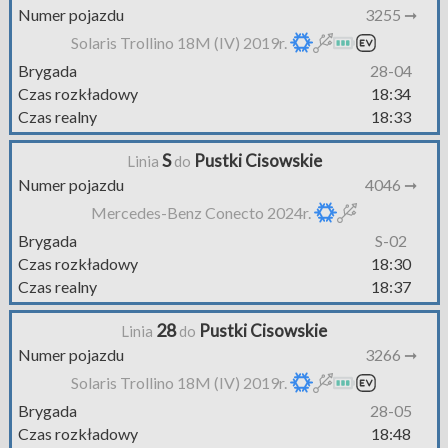
Numer pojazdu
3255 ➞
Solaris Trollino 18M (IV) 2019r.
Brygada
28-04
Czas rozkładowy
18:34
Czas realny
18:33
S
Pustki Cisowskie
Linia
do
Numer pojazdu
4046 ➞
Mercedes-Benz Conecto 2024r.
Brygada
S-02
Czas rozkładowy
18:30
Czas realny
18:37
28
Pustki Cisowskie
Linia
do
Numer pojazdu
3266 ➞
Solaris Trollino 18M (IV) 2019r.
Brygada
28-05
Czas rozkładowy
18:48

★ ★ ★ ★ ★

> **GOAL OF THE EXERCISE**: Set down the entries word for word, omitting all pictures.

> **ANSWER**:
Numer pojazdu
3255 ➞
Solaris Trollino 18M (IV) 2019r.
Brygada
28-04
Czas rozkładowy
18:34
Czas realny
18:33
S
Pustki Cisowskie
Linia
do
Numer pojazdu
4046 ➞
Mercedes-Benz Conecto 2024r.
Brygada
S-02
Czas rozkładowy
18:30
Czas realny
18:37
28
Pustki Cisowskie
Linia
do
Numer pojazdu
3266 ➞
Solaris Trollino 18M (IV) 2019r.
Brygada
28-05
Czas rozkładowy
18:48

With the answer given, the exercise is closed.